Infrared (IR) imagery helps weather forecasters to collect information on cloud, sea surface and Earth temperatures; identify fires and monitor smoke plume movements caused by the fire and determine the atmosphere’s winds, moisture and temperature profiles.
The IR radiation, a type of electromagnetic radiation, has a wavelength that is longer (and a lower frequency) compared to that of visible light but has shorter (and higher frequency) when compared to that of microwaves.
The GOES Imager, a multi-channel instrument, senses radiant as well as solar energy reflected by the Earth. The initial IR full-disk image of the Earth showed clouds related to the low pressure regions over southern Minnesota and Ohio Valley, as well as the cold front emerging in the Pacific Northwest.

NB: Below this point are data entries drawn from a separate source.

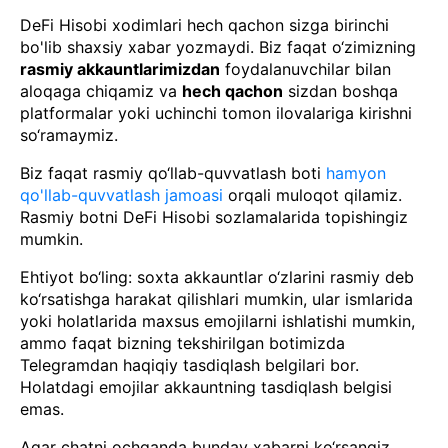
DeFi Hisobi xodimlari hech qachon sizga birinchi
bo'lib shaxsiy xabar yozmaydi. Biz faqat o‘zimizning
rasmiy akkauntlarimizdan
foydalanuvchilar bilan
aloqaga chiqamiz va
hech qachon
sizdan boshqa
platformalar yoki uchinchi tomon ilovalariga kirishni
so‘ramaymiz.
Biz faqat rasmiy qo‘llab-quvvatlash boti
hamyon
qo'llab-quvvatlash jamoasi
orqali muloqot qilamiz.
Rasmiy botni DeFi Hisobi sozlamalarida topishingiz
mumkin.
Ehtiyot bo‘ling: soxta akkauntlar o‘zlarini rasmiy deb
ko‘rsatishga harakat qilishlari mumkin, ular ismlarida
yoki holatlarida maxsus emojilarni ishlatishi mumkin,
ammo faqat bizning tekshirilgan botimizda
Telegramdan haqiqiy tasdiqlash belgilari bor.
Holatdagi emojilar akkauntning tasdiqlash belgisi
emas.
Agar chatni ochganda bunday xabarni ko‘rsangiz,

This image also highlighted powerful thunderstorms and related clouds over South Florida, convection currents flowing over Inter Tropical Convergence Zone that is near the equator, snow cover on the ground in the Rocky Mountains and the clouds related to the sub-tropical stream of jet coming from the Pacific Ocean via south Texas.
The Sounder, another instrument incorporated into the GOES-15, took the Earth’s IR images. It can offer data through which ozone distribution, atmosphere moisture and temperature profiles and cloud top and surface temperatures can be deduced through mathematical analysis. The GOES-15 also offers Earth’s visible images, the first one being captured on April 6, 2010.
NASA will continue to test the spacecraft and its associated instruments during the post launch test period that is likely to end by late August 2010. After this the science test will be conducted by the NOAA.
A joint industry partnership between NASA and NOAA develops the GOES range of U.S. satellites. These satellites are launched jointly by NASA and industry partners, while it is operated by NOAA.
The IR data acquired by the GOES-15 has a better signal-to-noise ratio when compared to earlier GOES-8 through-12 series range. GOES-15 also has an enhanced image registration and navigation.
Applications of the GOES imager include climate studies, hazards, meteorological and oceanographic analysis.
The Fort Wayne based ITT Industries built the GOES-15 Imager and the GOES-15 Sounder. The GOES-15 will be positioned in the orbital storage mode after testing it for four months. Then it can be activated when any of the GOES spacecraft of NOAA experiences problems.